Koeman, although a defender, was known for scoring goals and ended his career with over 200 goals to his name. Such is his love for scoring that many of his goals were headers and thunderbolts.
In the 1992 season, the Dutchman netted with aplomb for Barcelona during their Champions Cup final game against Sampdoria. Koeman’s bullet of a shot flew into the net with a speed of 188 km/h.
#3 Steven Reid – 189 km/h
189 km/h! Incredible as it sounds, that was the measured speed with which Steven Reid’s shot flew into the net against Wigan Athletic. Then playing for Blackburn Rovers, the right-back scored one of the most iconic goals in the Premier League.
It was a strike that got fans talking for weeks, with some even joking that, had the shot touched the Wigan goalkeeper, it could have sent him into a coma. Nowadays, Reid has taken to coaching, where he is part of the backroom staff of the Scotland national team.
However, there was a time when he was blazing the Premier League, and he currently sits as the player with the third fastest shot in football history.
#2 Arjen Robben – 190 km/h
Arjen Robben himself would be the first to admit that his time at Real Madrid was not the best. The Dutchman definitely enjoyed better success at Chelsea and Bayern Munich than he did at the Bernabeu.
The flying winger recently retired from football, having won it all at club level. And his goal against Borussia Dortmund in one friendly game puts him second on the list of players to have hit the fastest shots in football history.
Robben hit his shot so fiercely that it left the Dortmund goalie rooted to his post, as the ball flew straight into the back of the net. The Dutchman is fondly remembered for his sweet curlers from his left foot, but this shot against Dortmund, measured at 190 km/h, was truly special.

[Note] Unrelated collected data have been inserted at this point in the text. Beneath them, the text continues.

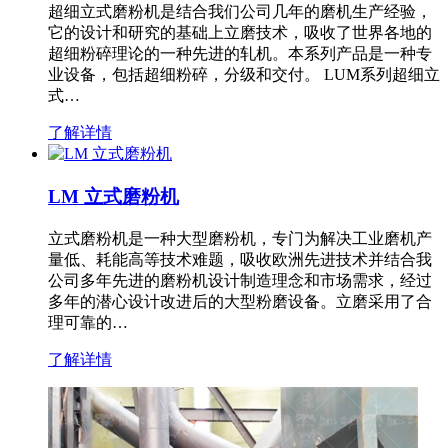
超细立式磨粉机是结合我们公司几年的磨机生产经验，
它的设计和研究的基础上立磨技术，吸收了世界各地的
超细粉碎理论的一种先进的轧机。本系列产品是一种专
业设备，包括超细粉碎，分级和交付。 LUM系列超细立
式…
了解详情
LM 立式磨粉机
立式磨粉机是一种大型磨粉机，专门为解决工业磨机产
量低、耗能高等技术难题，吸收欧洲先进技术并结合我
公司多年先进的磨粉机设计制造理念和市场需求，经过
多年的潜心设计改进后的大型粉磨设备。立磨采用了合
理可靠的…
了解详情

#1 Ronny Heberson – 210 km/h
Ronny Heberson may never have had the opportunity to play for the Brazil national team, but he has certainly made his mark playing in his country and in Europe. The 33-year-old started his career at Corinthians and went on to play for Hertha Berlin and Sporting Lisbon.
And it was at the latter that he set the record for the fastest shot ever recorded in football history. In a league game against Associacao Naval de Maio, the defender scored from a shot at an incredible speed of 211 km/h.
It is a record that may never be broken, considering the fact that the ball flew into the net at a faster pace than the fastest train in the world.